WASHINGTON—New numbers released Friday show that American families paid 1.1% more for goods and services but only received 0.2% more for the price increases, equating to an annualized inflation rate of 11.4%. Additionally, the Federal Reserve’s preferred inflation metric—the Personal Consumption Expenditures (PCE) price index—spiked to a 40-year high at 4.6 percentage points above the 2% inflation target, with prices rising nearly twice as fast as incomes. PCE measures how much consumers are spending, and the price index measures the costs of what consumers are buying.
EJ Antoni, research fellow in regional economics with The Heritage Foundation’s Center for Data Analysis, released the following statement Friday on the latest data:
“The economic numbers continue to show that America is in decline because our government is spending money it doesn’t have—enabled by the Federal Reserve’s printing money at a breakneck pace.

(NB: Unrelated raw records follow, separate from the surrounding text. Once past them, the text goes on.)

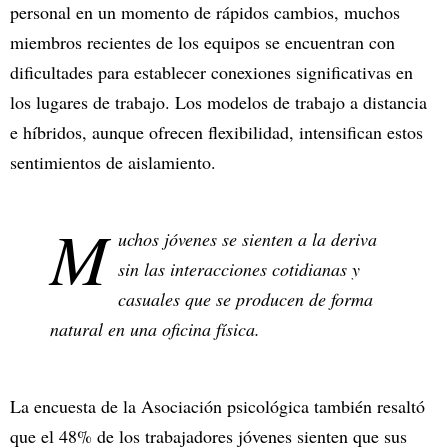
personal en un momento de rápidos cambios, muchos
miembros recientes de los equipos se encuentran con
dificultades para establecer conexiones significativas en
los lugares de trabajo. Los modelos de trabajo a distancia
e híbridos, aunque ofrecen flexibilidad, intensifican estos
sentimientos de aislamiento.
M
uchos jóvenes se sienten a la deriva
sin las interacciones cotidianas y
casuales que se producen de forma
natural en una oficina física.
La encuesta de la Asociación psicológica también resaltó
que el 48% de los trabajadores jóvenes sienten que sus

“Real disposable personal income fell 0.4% in March, an annualized rate of 4.9% a year, and personal savings are collapsing in the wake of higher prices. People are demonstrably poorer under this administration.
“Americans have lost the purchasing power of their wages and been made poorer by this administration’s fiscal policies that have spurred price increases not seen in 40 years. Blocking access to abundant natural resources for ideological reasons and siding with union bosses over independent workers are examples of how this administration is hamstringing the economy. Right now, there’s no relief in sight.”